*** Opening Entries shown ***
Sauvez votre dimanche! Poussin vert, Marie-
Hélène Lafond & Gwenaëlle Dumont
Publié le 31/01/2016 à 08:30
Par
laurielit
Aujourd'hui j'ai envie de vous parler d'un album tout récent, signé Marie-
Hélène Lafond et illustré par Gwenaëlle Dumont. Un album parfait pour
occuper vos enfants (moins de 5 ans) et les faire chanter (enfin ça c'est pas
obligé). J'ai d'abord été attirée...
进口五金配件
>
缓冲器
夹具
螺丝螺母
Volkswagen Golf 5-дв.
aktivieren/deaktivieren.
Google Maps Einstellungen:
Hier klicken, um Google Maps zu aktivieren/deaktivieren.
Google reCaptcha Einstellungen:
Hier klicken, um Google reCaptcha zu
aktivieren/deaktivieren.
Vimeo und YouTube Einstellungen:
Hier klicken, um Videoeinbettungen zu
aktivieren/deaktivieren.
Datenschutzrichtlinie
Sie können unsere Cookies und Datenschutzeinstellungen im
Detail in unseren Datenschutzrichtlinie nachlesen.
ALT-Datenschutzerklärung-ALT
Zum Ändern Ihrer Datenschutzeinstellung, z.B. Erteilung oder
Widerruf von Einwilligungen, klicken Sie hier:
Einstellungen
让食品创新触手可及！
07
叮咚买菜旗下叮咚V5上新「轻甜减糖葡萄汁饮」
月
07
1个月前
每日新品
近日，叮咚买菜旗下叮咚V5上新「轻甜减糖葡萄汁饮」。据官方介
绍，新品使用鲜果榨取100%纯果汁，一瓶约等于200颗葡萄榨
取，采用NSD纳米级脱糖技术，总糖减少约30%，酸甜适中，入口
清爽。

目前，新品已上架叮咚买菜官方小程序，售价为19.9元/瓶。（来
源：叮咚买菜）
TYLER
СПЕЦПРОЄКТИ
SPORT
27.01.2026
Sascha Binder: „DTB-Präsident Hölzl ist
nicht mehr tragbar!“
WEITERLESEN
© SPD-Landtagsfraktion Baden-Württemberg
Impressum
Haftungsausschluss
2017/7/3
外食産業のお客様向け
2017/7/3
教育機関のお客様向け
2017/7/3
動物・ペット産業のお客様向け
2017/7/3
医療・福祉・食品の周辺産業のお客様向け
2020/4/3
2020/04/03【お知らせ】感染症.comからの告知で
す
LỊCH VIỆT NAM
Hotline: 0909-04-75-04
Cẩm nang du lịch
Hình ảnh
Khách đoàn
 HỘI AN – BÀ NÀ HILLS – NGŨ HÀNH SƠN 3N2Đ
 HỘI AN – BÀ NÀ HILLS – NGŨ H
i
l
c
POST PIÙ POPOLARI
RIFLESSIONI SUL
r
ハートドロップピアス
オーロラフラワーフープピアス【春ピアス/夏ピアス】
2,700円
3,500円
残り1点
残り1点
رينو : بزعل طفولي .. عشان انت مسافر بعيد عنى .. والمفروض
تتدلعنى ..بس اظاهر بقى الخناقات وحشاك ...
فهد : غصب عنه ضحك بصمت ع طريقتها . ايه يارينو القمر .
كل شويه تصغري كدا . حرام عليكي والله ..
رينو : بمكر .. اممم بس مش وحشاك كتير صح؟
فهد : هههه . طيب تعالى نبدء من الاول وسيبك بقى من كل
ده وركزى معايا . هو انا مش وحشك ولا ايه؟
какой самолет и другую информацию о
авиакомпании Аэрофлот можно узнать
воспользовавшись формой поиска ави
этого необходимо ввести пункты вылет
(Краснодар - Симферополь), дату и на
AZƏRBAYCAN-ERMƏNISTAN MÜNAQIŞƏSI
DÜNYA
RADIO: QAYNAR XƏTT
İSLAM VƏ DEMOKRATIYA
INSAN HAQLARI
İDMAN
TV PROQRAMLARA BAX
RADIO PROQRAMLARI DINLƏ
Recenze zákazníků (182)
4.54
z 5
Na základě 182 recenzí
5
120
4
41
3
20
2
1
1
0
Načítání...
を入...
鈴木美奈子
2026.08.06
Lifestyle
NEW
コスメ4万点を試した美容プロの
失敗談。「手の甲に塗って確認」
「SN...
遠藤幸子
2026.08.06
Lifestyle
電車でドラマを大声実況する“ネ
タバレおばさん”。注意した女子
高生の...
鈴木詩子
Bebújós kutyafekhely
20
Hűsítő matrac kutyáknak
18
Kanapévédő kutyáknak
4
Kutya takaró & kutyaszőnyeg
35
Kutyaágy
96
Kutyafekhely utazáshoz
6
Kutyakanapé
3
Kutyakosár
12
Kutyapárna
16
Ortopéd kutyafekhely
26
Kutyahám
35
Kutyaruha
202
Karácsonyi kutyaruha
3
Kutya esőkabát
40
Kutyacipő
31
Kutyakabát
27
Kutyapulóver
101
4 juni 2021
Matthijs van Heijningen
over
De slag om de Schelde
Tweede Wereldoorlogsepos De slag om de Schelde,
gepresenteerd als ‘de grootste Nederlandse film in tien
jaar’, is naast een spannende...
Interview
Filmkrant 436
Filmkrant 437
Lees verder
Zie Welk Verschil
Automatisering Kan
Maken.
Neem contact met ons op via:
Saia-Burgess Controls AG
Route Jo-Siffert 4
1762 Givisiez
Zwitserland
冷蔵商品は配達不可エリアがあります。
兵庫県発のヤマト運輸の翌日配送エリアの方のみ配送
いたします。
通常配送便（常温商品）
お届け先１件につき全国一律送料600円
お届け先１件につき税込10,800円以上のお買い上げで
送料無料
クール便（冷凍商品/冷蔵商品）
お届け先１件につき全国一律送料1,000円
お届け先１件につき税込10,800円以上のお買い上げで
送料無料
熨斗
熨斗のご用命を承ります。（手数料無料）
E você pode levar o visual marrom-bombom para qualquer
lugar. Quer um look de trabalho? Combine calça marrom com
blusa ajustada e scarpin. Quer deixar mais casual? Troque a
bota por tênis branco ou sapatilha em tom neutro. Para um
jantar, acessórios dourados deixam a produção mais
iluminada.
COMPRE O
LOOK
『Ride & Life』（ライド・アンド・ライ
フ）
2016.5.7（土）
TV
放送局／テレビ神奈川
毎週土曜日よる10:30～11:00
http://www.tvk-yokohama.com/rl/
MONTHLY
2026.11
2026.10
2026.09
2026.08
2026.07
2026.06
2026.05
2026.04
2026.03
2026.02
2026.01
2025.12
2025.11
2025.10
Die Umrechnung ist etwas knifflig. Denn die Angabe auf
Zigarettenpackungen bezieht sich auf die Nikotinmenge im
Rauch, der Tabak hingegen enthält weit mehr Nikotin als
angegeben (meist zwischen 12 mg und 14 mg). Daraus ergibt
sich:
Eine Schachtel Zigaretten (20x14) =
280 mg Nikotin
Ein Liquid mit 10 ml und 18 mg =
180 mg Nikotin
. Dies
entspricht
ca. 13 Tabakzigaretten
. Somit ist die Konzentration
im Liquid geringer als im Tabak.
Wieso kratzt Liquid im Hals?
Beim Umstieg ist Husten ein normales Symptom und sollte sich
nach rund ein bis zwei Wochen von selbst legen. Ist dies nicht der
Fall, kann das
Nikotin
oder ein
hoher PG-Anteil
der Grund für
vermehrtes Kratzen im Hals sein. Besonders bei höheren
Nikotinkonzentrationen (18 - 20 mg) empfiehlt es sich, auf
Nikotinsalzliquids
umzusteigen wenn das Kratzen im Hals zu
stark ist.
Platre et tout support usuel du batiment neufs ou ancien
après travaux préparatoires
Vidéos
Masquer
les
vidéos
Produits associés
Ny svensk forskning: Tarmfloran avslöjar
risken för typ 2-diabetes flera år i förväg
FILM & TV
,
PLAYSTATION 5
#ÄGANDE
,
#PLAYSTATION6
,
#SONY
*** Closing Entries shown ***
**What is expected**:
Report all lines of the data that include the word "Maps".

**Exercise solution**:
Google Maps Einstellungen:
Hier klicken, um Google Maps zu aktivieren/deaktivieren.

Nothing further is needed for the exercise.